AI Jobs in Future: Many competent and educated people are concerned that Artificial Intelligence (AI) may disrupt or possibly replace their careers given the explosive growth in the use of ChatGPT and other AI technologies across industries. But according to tech experts, AI is just one more tool in a long line of advancements in technology innovations meant to support rather than replace people.
In fact, when AI becomes more widely used, managing it will probably need experts with completely new skill sets, which will increase demand for the creative work done by the millions of qualified employees who currently have jobs. Twenty Forbes Technology Council members discuss potential new careers that artificial intelligence (AI) could produce below, along with current specialties that may see an increase in demand as AI becomes more prevalent.
8 AI Jobs in Future with High Demand
Engineer for Artificial Intelligence (AI)
AI engineers are experts who take advantage of AI and machine learning techniques to create applications and systems that assist businesses become more effective. AI engineering is concerned with the creation of tools, methods, and procedures that allow AI to be applied to real-world situations. Algorithms are “trained” by data, which allows them to learn and perform better. Ai engineers can help decrease expenses, enhance efficiency and revenues, and provide business recommendations.
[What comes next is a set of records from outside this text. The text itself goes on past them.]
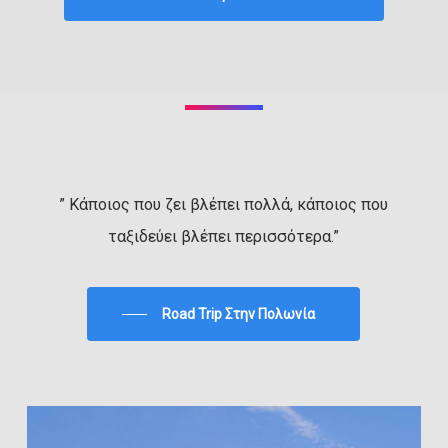
” Κάποιος που ζει βλέπει πολλά, κάποιος που
ταξιδεύει βλέπει περισσότερα.”
Road Trip Στην Πολωνία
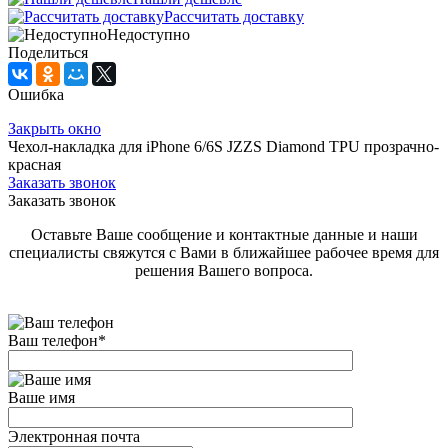
Рассчитать доставку
Недоступно
Поделиться
Ошибка
Закрыть окно
Чехол-накладка для iPhone 6/6S JZZS Diamond TPU прозрачно-
красная
Заказать звонок
Заказать звонок
Оставьте Ваше сообщение и контактные данные и наши
специалисты свяжутся с Вами в ближайшее рабочее время для
решения Вашего вопроса.
Ваш телефон
*
Ваше имя
Электронная почта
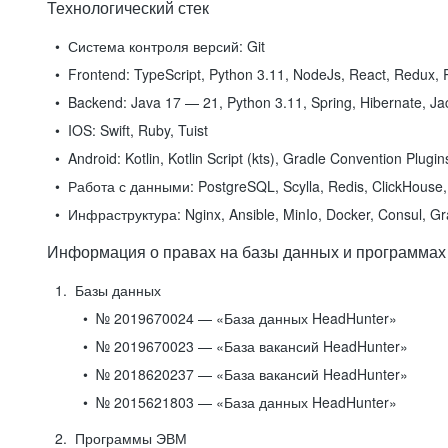
Технологический стек
Система контроля версий:
Git
Frontend:
TypeScript, Python 3.11, NodeJs, React, Redux, R
Backend:
Java 17 — 21, Python 3.11, Spring, Hibernate, Jac
IOS:
Swift, Ruby, Tuist
Android:
Kotlin, Kotlin Script (kts), Gradle Convention Plugi
Работа с данными:
PostgreSQL, Scylla, Redis, ClickHouse, 
Инфраструктура:
Nginx, Ansible, MinIo, Docker, Consul, G
Информация о правах на базы данных и программах
Базы данных
№ 2019670024 — «База данных HeadHunter»
№ 2019670023 — «База вакансий HeadHunter»
№ 2018620237 — «База вакансий HeadHunter»
№ 2015621803 — «База данных HeadHunter»
Программы ЭВМ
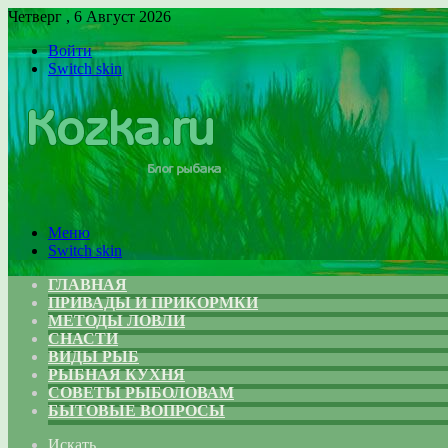
Четверг , 6 Август 2026
Войти
Switch skin
Меню
Switch skin
ГЛАВНАЯ
ПРИВАДЫ И ПРИКОРМКИ
МЕТОДЫ ЛОВЛИ
СНАСТИ
ВИДЫ РЫБ
РЫБНАЯ КУХНЯ
СОВЕТЫ РЫБОЛОВАМ
БЫТОВЫЕ ВОПРОСЫ
Искать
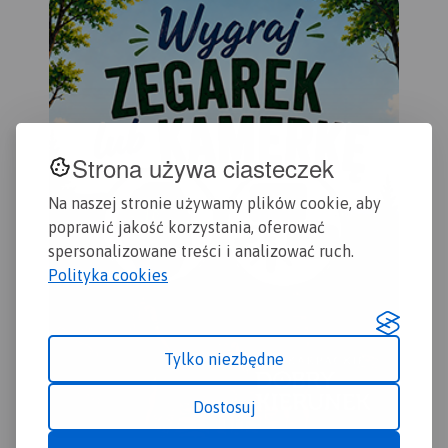
podk
Strona używa ciasteczek
Na naszej stronie używamy plików cookie, aby
poprawić jakość korzystania, oferować
spersonalizowane treści i analizować ruch.
Polityka cookies
Tylko niezbędne
Dostosuj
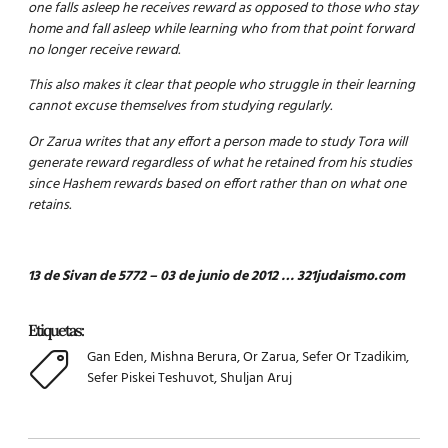
one falls asleep he receives reward as opposed to those who stay
home and fall asleep while learning who from that point forward
no longer receive reward.
This also makes it clear that people who struggle in their learning
cannot excuse themselves from studying regularly.
Or Zarua writes that any effort a person made to study Tora will
generate reward regardless of what he retained from his studies
since Hashem rewards based on effort rather than on what one
retains.
13 de Sivan de 5772 – 03 de junio de 2012 … 321judaismo.com
Etiquetas:
Gan Eden
,
Mishna Berura
,
Or Zarua
,
Sefer Or Tzadikim
,
Sefer Piskei Teshuvot
,
Shuljan Aruj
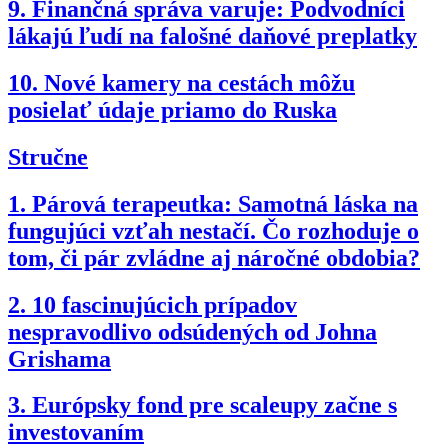
9.
Finančná správa varuje: Podvodníci
lákajú ľudí na falošné daňové preplatky
10.
Nové kamery na cestách môžu
posielať údaje priamo do Ruska
Stručne
1.
Párová terapeutka: Samotná láska na
fungujúci vzťah nestačí. Čo rozhoduje o
tom, či pár zvládne aj náročné obdobia?
2.
10 fascinujúcich prípadov
nespravodlivo odsúdených od Johna
Grishama
3.
Európsky fond pre scaleupy začne s
investovaním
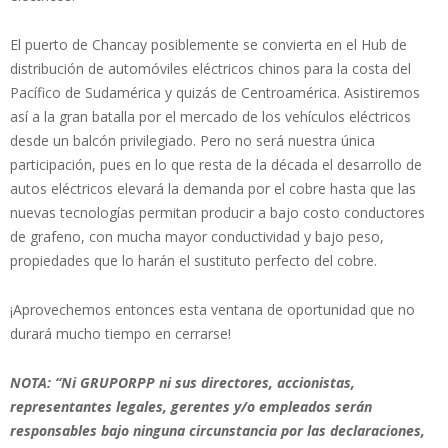
El puerto de Chancay posiblemente se convierta en el Hub de
distribución de automóviles eléctricos chinos para la costa del
Pacífico de Sudamérica y quizás de Centroamérica. Asistiremos
así a la gran batalla por el mercado de los vehículos eléctricos
desde un balcón privilegiado. Pero no será nuestra única
participación, pues en lo que resta de la década el desarrollo de
autos eléctricos elevará la demanda por el cobre hasta que las
nuevas tecnologías permitan producir a bajo costo conductores
de grafeno, con mucha mayor conductividad y bajo peso,
propiedades que lo harán el sustituto perfecto del cobre.
¡Aprovechemos entonces esta ventana de oportunidad que no
durará mucho tiempo en cerrarse!
NOTA: “Ni GRUPORPP ni sus directores, accionistas,
representantes legales, gerentes y/o empleados serán
responsables bajo ninguna circunstancia por las declaraciones,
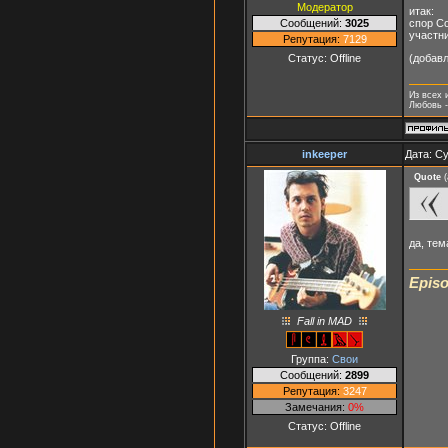
Модератор
итак:
Сообщений:
3025
спор С
участни
Репутация:
7129
Статус:
Offline
(добав
Из всех 
Любовь -
inkeeper
Дата: Су
Quote
(
да, тем
Episo
Fall in MAD
Группа:
Свои
Сообщений:
2899
Репутация:
3247
Замечания:
0%
Статус:
Offline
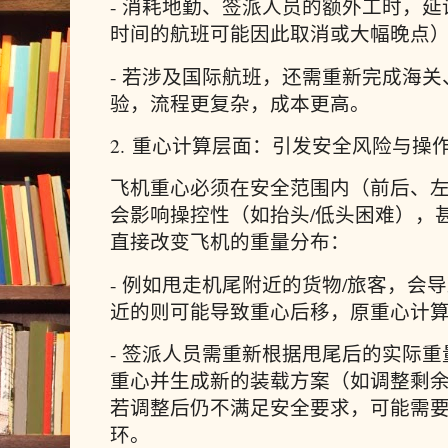
- 消耗地勤、签派人员的额外工时，
时间的航班可能因此取消或大幅晚点
- 若涉及国际航班，还需重新完成海
验，流程更复杂，成本更高。
2. 重心计算层面：引发安全风险与操
飞机重心必须在安全范围内（前后、
会影响操控性（如抬头/低头困难），
直接改变飞机的重量分布：
- 例如甩走机尾附近的货物/旅客，会
近的则可能导致重心后移，原重心计
- 签派人员需重新根据甩尾后的实际
重心并生成新的装载方案（如调整剩余
若调整后仍不满足安全要求，可能需
环。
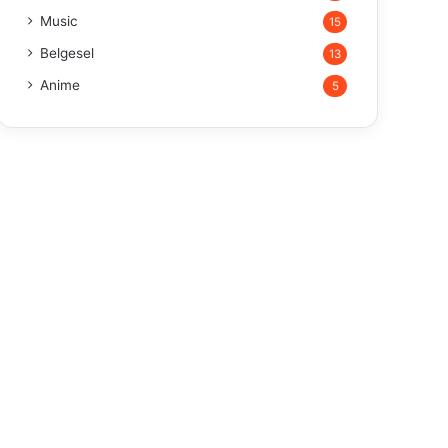
Music
15
Belgesel
13
Anime
5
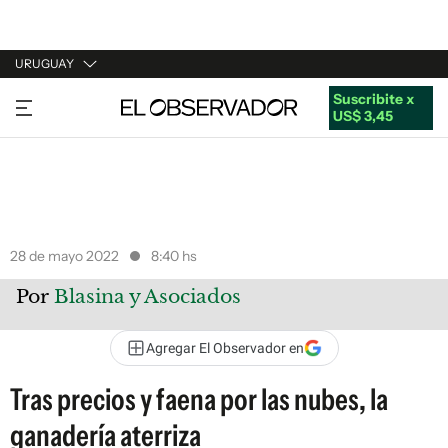
URUGUAY
Suscribite x
URUGUAY
US$ 3,45
ARGENTINA
ESPAÑA
ESTADOS UNIDOS
28 de mayo 2022
8:40 hs
Por
Blasina y Asociados
Agregar El Observador en
Tras precios y faena por las nubes, la
ganadería aterriza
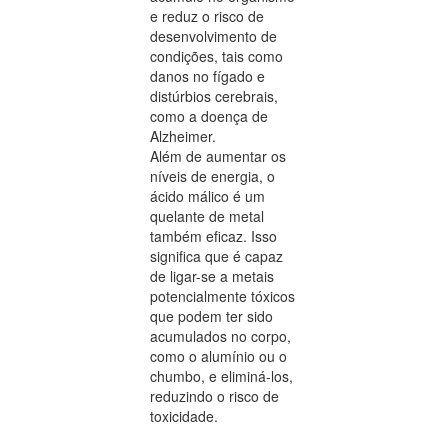
e reduz o risco de
desenvolvimento de
condições, tais como
danos no fígado e
distúrbios cerebrais,
como a doença de
Alzheimer.
Além de aumentar os
níveis de energia, o
ácido málico é um
quelante de metal
também eficaz. Isso
significa que é capaz
de ligar-se a metais
potencialmente tóxicos
que podem ter sido
acumulados no corpo,
como o alumínio ou o
chumbo, e eliminá-los,
reduzindo o risco de
toxicidade.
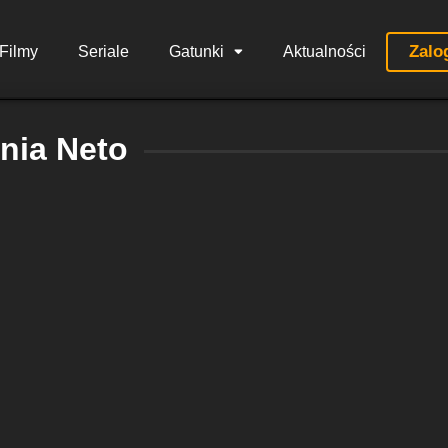
Zalo
Filmy
Seriale
Gatunki
Aktualności
nia Neto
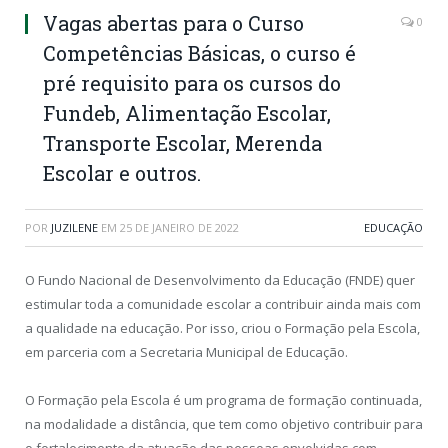
Vagas abertas para o Curso
0
Competências Básicas, o curso é
pré requisito para os cursos do
Fundeb, Alimentação Escolar,
Transporte Escolar, Merenda
Escolar e outros.
POR
JUZILENE
EM
25 DE JANEIRO DE 2022
EDUCAÇÃO
O Fundo Nacional de Desenvolvimento da Educação (FNDE) quer
estimular toda a comunidade escolar a contribuir ainda mais com
a qualidade na educação. Por isso, criou o Formação pela Escola,
em parceria com a Secretaria Municipal de Educação.
O Formação pela Escola é um programa de formação continuada,
na modalidade a distância, que tem como objetivo contribuir para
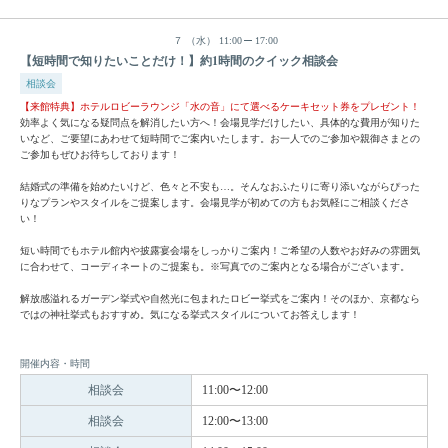
７
（水）
11:00
17:00
【短時間で知りたいことだけ！】約1時間のクイック相談会
相談会
【来館特典】ホテルロビーラウンジ「水の音」にて選べるケーキセット券をプレゼント！
効率よく気になる疑問点を解消したい方へ！会場見学だけしたい、具体的な費用が知りた
いなど、ご要望にあわせて短時間でご案内いたします。お一人でのご参加や親御さまとの
ご参加もぜひお待ちしております！
結婚式の準備を始めたいけど、色々と不安も…。そんなおふたりに寄り添いながらぴった
りなプランやスタイルをご提案します。会場見学が初めての方もお気軽にご相談くださ
い！
短い時間でもホテル館内や披露宴会場をしっかりご案内！ご希望の人数やお好みの雰囲気
に合わせて、コーディネートのご提案も。※写真でのご案内となる場合がございます。
解放感溢れるガーデン挙式や自然光に包まれたロビー挙式をご案内！そのほか、京都なら
ではの神社挙式もおすすめ。気になる挙式スタイルについてお答えします！
開催内容・時間
相談会
11:00〜12:00
相談会
12:00〜13:00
Designers of Interfaces and Interactions
Even if you believe ChatGPT is simple to understand, not everyone does. Interface and design professionals may be responsible for making AI products easier to use and accessible for more people.
OpenAI, the creator of ChatGPT, recently released a version of the chatbot that responds to voice commands, which was most likely the result of the work of AI designers.
Today, generative AI relies on current data, most of which is repetitive and tedious. Writers and influencers who can create intriguing, attention-grabbing content for AI systems will be in high demand in the future. Consider today’s influencers, but on a far larger scale. Mitek Systems’ Chris Briggs
Engineer in Machine Learning
Machine learning engineers are people that conduct research, design, and create the AI that is responsible for machine learning. A machine learning engineer typically acts as a point of contact with other data science team members, collaborating with data scientists who create models for AI systems. They execute trials and testing, statistical analysis, and the development of machine learning systems.
Data Curators and Educators
AI technologies such as ChatGPT are trained using massive amounts of data from books, papers, and web pages, but the quality of a chatbot’s output is just as high as the data used to train it.
Data curators and trainers will be in charge of monitoring and assessing the data that feeds into AI models.
“Data quality and integrity checks are critical, and will lead to the development of a dedicated, specialized workforce,” according to a World Economic Forum research.
Manager of AI Compliance
With rising regulation and scrutiny around AI applications, companies will inevitably require professional compliance officers who understand the complexities of AI-related rules and norms. To mitigate potential legal and reputational concerns, these professionals will guarantee that AI systems adhere to legal and ethical norms, dealing with data protection, bias, and algorithmic transparency. – Intellisystem Technologies, Cristian Randieri.
Engineers in robotics provide robotic applications for a wide range of sectors, including automotive, industrial, defence, and medicine. Some may operate on-site at a manufacturing factory, supervising the production of robots, while others check their performance in the field. Robotics engineering blends mechanical and electrical engineering aspects with computer science.
Primary responsibilities: In controlled experiments, research scientists collect data and information. In a range of businesses, including AI research, they may design lab experiments, investigations, and testing. Specific responsibilities may include designing experiments, collecting data, analyzing it, publishing research articles, and presenting findings at scientific conferences.